__What to produce__
Each entry below is to be transcribed exactly; pictures are not copied.

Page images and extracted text

▬▬▬▬▬▬▬▬▬▬

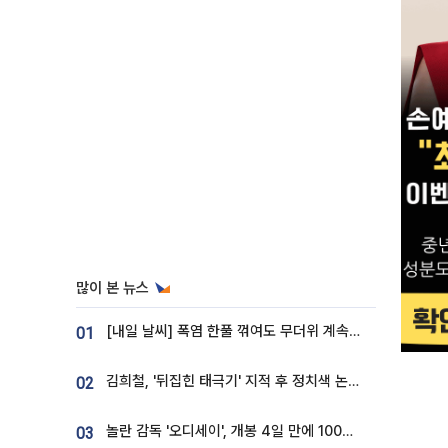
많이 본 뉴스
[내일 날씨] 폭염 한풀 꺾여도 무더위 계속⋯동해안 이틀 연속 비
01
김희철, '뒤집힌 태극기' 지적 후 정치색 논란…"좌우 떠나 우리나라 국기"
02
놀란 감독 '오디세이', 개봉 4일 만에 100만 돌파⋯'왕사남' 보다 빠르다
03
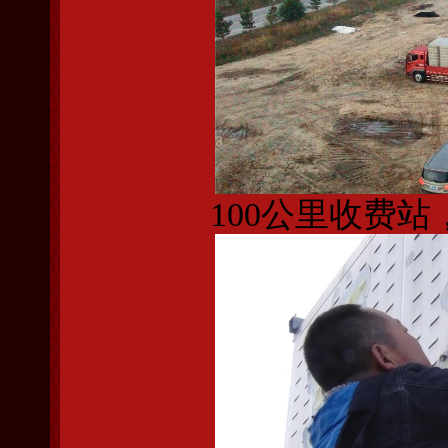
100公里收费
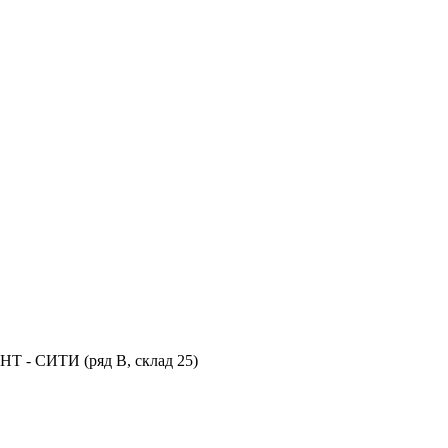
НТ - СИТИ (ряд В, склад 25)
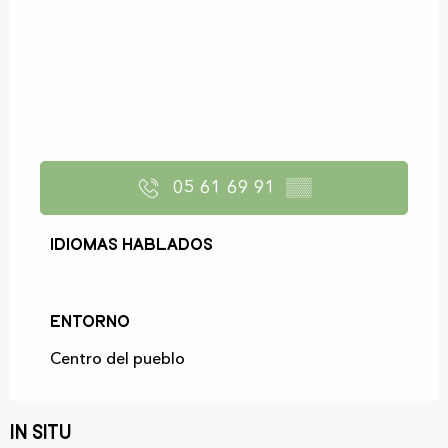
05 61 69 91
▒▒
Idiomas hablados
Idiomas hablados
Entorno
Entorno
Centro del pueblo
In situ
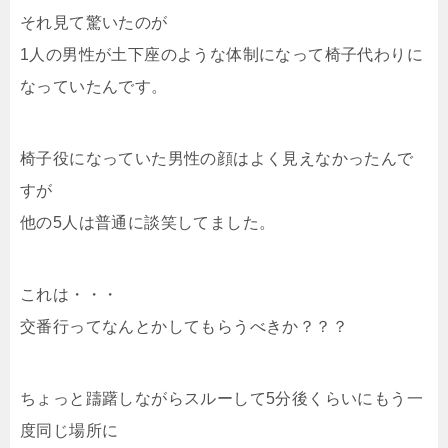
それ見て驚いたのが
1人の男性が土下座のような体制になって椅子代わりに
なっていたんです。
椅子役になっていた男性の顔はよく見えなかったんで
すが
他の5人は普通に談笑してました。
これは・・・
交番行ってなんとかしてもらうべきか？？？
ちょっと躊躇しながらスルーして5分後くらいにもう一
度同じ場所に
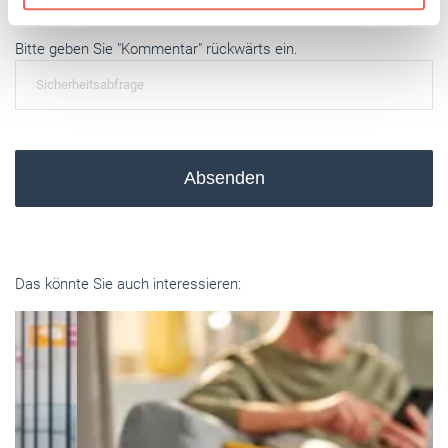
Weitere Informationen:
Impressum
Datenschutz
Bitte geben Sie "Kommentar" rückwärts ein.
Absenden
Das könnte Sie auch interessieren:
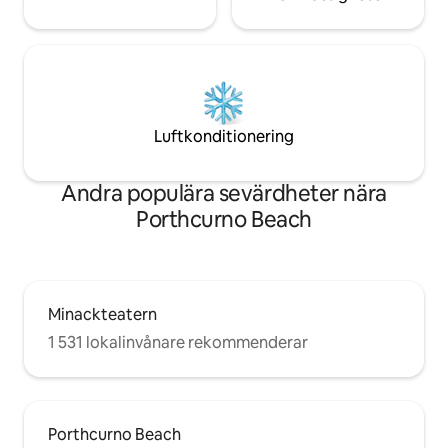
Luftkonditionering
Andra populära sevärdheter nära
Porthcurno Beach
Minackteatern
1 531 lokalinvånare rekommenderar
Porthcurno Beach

▬▬▬▬▬▬▬▬▬▬

__Worked solution__
많이 본 뉴스
[내일 날씨] 폭염 한풀 꺾여도 무더위 계속⋯동해안 이틀 연속 비
01
김희철, '뒤집힌 태극기' 지적 후 정치색 논란…"좌우 떠나 우리나라 국기"
02
놀란 감독 '오디세이', 개봉 4일 만에 100만 돌파⋯'왕사남' 보다 빠르다
03
100公里收费
НТ - СИТИ (ряд В, склад 25)
05 61 69 91
▒▒
Idiomas hablados
Idiomas hablados
Entorno
Entorno
Centro del pueblo
In situ
それ見て驚いたのが
1人の男性が土下座のような体制になって椅子代わりに
なっていたんです。
椅子役になっていた男性の顔はよく見えなかったんで
すが
他の5人は普通に談笑してました。
これは・・・
交番行ってなんとかしてもらうべきか？？？
ちょっと躊躇しながらスルーして5分後くらいにもう一
度同じ場所に
Weitere Informationen:
Impressum
Datenschutz
Bitte geben Sie "Kommentar" rückwärts ein.
Absenden
Das könnte Sie auch interessieren:
Luftkonditionering
Andra populära sevärdheter nära
Porthcurno Beach
Minackteatern
1 531 lokalinvånare rekommenderar
Porthcurno Beach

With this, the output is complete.